**Exercise:** Tally the lines below that contain the word "kapos", then give the tally and nothing more.

**Source data:**
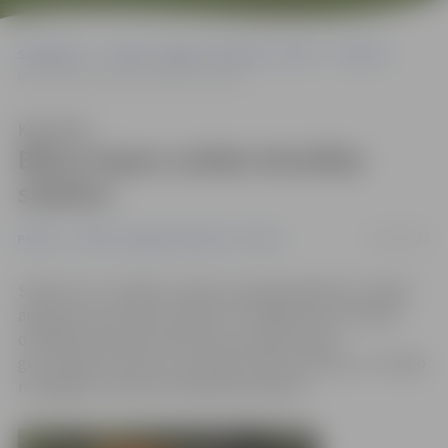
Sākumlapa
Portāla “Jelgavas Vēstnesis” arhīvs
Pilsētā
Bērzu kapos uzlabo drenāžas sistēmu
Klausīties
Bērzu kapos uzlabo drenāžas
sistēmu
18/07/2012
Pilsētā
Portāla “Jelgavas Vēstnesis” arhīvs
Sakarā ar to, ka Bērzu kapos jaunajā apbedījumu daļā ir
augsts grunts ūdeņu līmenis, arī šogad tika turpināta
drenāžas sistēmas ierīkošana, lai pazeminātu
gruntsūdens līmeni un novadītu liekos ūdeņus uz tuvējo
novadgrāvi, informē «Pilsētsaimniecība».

* * *

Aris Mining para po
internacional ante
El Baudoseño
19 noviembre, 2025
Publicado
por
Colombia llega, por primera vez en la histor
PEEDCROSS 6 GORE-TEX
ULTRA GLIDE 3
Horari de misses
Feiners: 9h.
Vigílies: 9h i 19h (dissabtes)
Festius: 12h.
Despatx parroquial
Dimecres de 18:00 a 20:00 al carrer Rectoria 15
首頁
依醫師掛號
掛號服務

**Answer:** 3